The National Heroes' Acre is located 7 mi from Harare. Its construction was initiated in September 1981—one year after Zimbabwe officially gained independence and can therefore be considered a structure of the post-independence period—with the assistance of architects from North Korea, where a pre-colonial architectural style had also found favor. It includes a well-paved open space where the leader of the state can host a gathering, which sits between two terraced hills. There are two trapezoidal structures, made of slate, to the north and south of the open space.

The history of the emancipation struggle is recorded in the forms of plaques on wall panels. At the top of each trapezoidal structure, there are two moldings of the Zimbabwe Bird (bateleur eagle), which are enameled in bronze. From the open space towards the east of the hill, numbers of low circular steps connect to an octahedral dais. Three huge statues of liberation war heroes were built on the dais with one of them holding the national flag of Zimbabwe. Below the statues is a black granite rectangular structure which represents the Tomb of the unknown heroes who sacrificed for the country.

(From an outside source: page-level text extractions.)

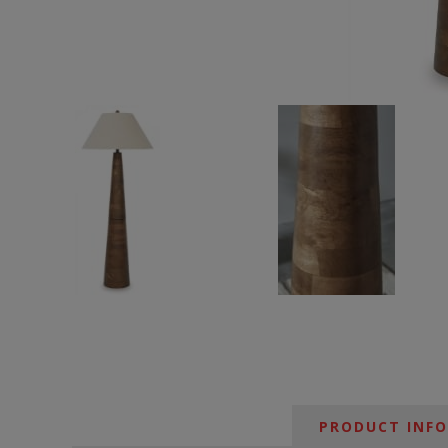
PRODUCT INF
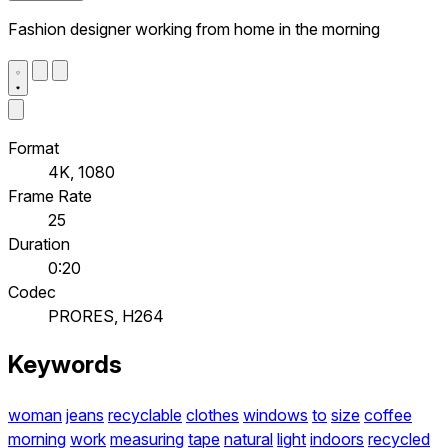
Fashion designer working from home in the morning
Format
4K, 1080
Frame Rate
25
Duration
0:20
Codec
PRORES, H264
Keywords
woman
jeans
recyclable
clothes
windows
to
size
coffee
morning
work
measuring
tape
natural
light
indoors
recycled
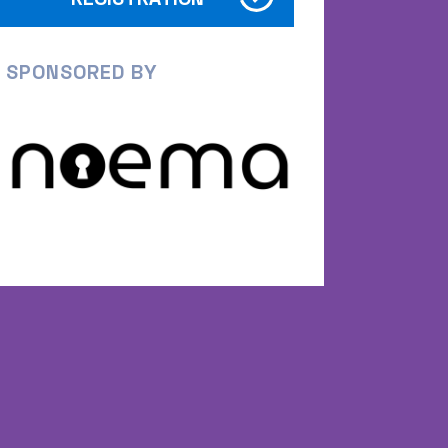
SPONSORED BY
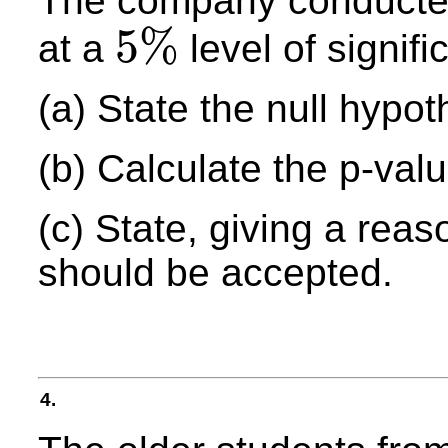
The company conduct
5
%
at a
level of signifi
5
%
(a) State the null hypot
(b) Calculate the p-value
(c) State, giving a rea
should be accepted.
4.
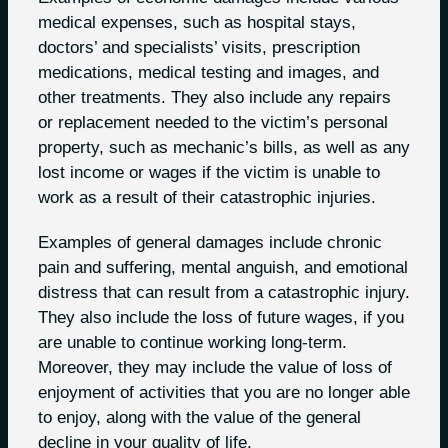
medical expenses, such as hospital stays,
doctors’ and specialists’ visits, prescription
medications, medical testing and images, and
other treatments. They also include any repairs
or replacement needed to the victim’s personal
property, such as mechanic’s bills, as well as any
lost income or wages if the victim is unable to
work as a result of their catastrophic injuries.
Examples of general damages include chronic
pain and suffering, mental anguish, and emotional
distress that can result from a catastrophic injury.
They also include the loss of future wages, if you
are unable to continue working long-term.
Moreover, they may include the value of loss of
enjoyment of activities that you are no longer able
to enjoy, along with the value of the general
decline in your quality of life.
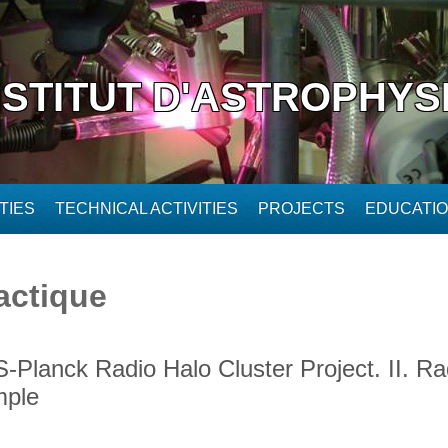
NSTITUT D'ASTROPHYS
TIES
TECHNICAL ACTIVITIES
PROJECTS
EDUCATI
actique
Planck Radio Halo Cluster Project. II. Ra
mple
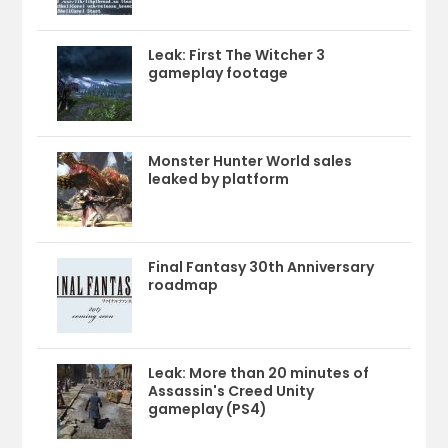
Leak: First The Witcher 3
gameplay footage
Monster Hunter World sales
leaked by platform
Final Fantasy 30th Anniversary
roadmap
Leak: More than 20 minutes of
Assassin's Creed Unity
gameplay (PS4)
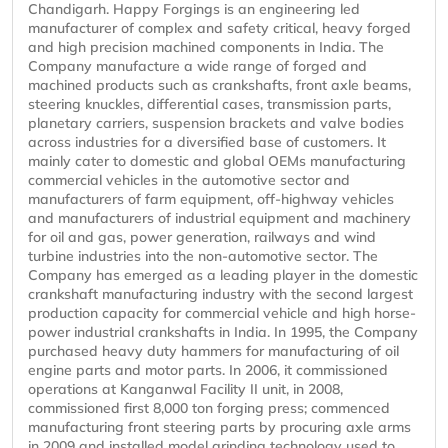
Chandigarh. Happy Forgings is an engineering led
manufacturer of complex and safety critical, heavy forged
and high precision machined components in India. The
Company manufacture a wide range of forged and
machined products such as crankshafts, front axle beams,
steering knuckles, differential cases, transmission parts,
planetary carriers, suspension brackets and valve bodies
across industries for a diversified base of customers. It
mainly cater to domestic and global OEMs manufacturing
commercial vehicles in the automotive sector and
manufacturers of farm equipment, off-highway vehicles
and manufacturers of industrial equipment and machinery
for oil and gas, power generation, railways and wind
turbine industries into the non-automotive sector. The
Company has emerged as a leading player in the domestic
crankshaft manufacturing industry with the second largest
production capacity for commercial vehicle and high horse-
power industrial crankshafts in India. In 1995, the Company
purchased heavy duty hammers for manufacturing of oil
engine parts and motor parts. In 2006, it commissioned
operations at Kanganwal Facility II unit, in 2008,
commissioned first 8,000 ton forging press; commenced
manufacturing front steering parts by procuring axle arms
in 2009 and installed model grinding technology used to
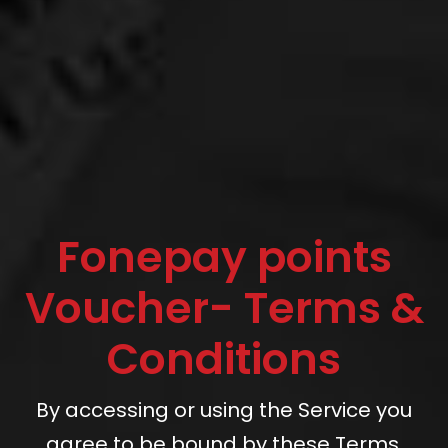
Fonepay points
Voucher- Terms &
Conditions
By accessing or using the Service you
agree to be bound by these Terms.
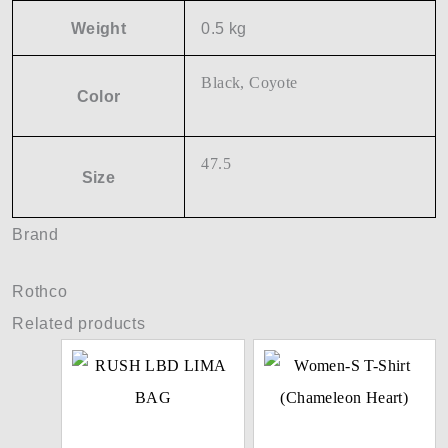
Weight
0.5 kg
Black, Coyote
Color
47.5
Size
Brand
Rothco
Related products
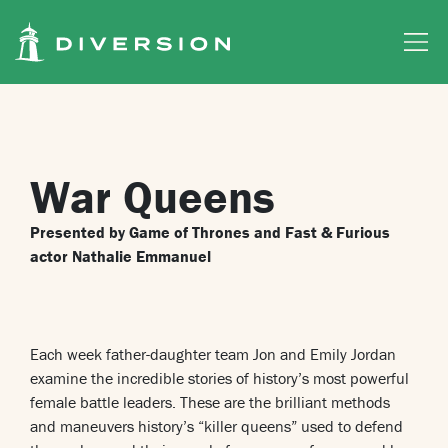
Skip to main content
War Queens
Presented by Game of Thrones and Fast & Furious
actor Nathalie Emmanuel
Each week father-daughter team Jon and Emily Jordan
examine the incredible stories of history’s most powerful
female battle leaders. These are the brilliant methods
and maneuvers history’s “killer queens” used to defend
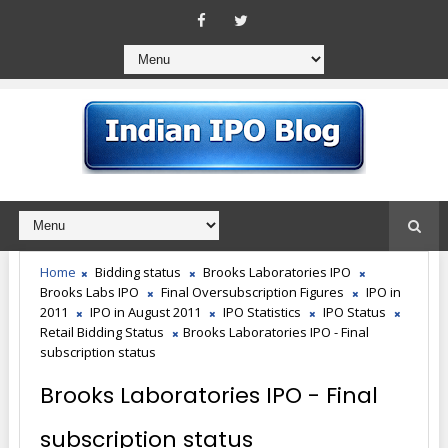
Home
Bidding status
Brooks Laboratories IPO
Brooks Labs IPO
Final Oversubscription Figures
IPO in
2011
IPO in August 2011
IPO Statistics
IPO Status
Retail Bidding Status
Brooks Laboratories IPO - Final
subscription status
Brooks Laboratories IPO - Final
subscription status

During the annual Heroes' Day ceremony, flowers are placed on the foot of the dais, which is the most sacred portion of the entire shrine, and it serves as a boundary between the two parts of the site. There are four mostly undecorated curvilinear granite-walled terraces on each side, with the topmost wall having a series of chevron patterns as decoration. These patterns were inspired by those found on the wall inside the Great Enclosure at Great Zimbabwe. Burial tombs are beneath the terraces' surfaces, and these terraces are reminiscent of the Khami and symbolize human impact on the natural environment. Stairs lead to the landing at the north and lower south ends, adjacent to the tomb of the unknown soldier. These steps meet on the fourth level with a narrow passage at the junction, both sides of which are elaborately decorated, and lead to the 40 m Freedom Tower, which rises from the summit of the hill.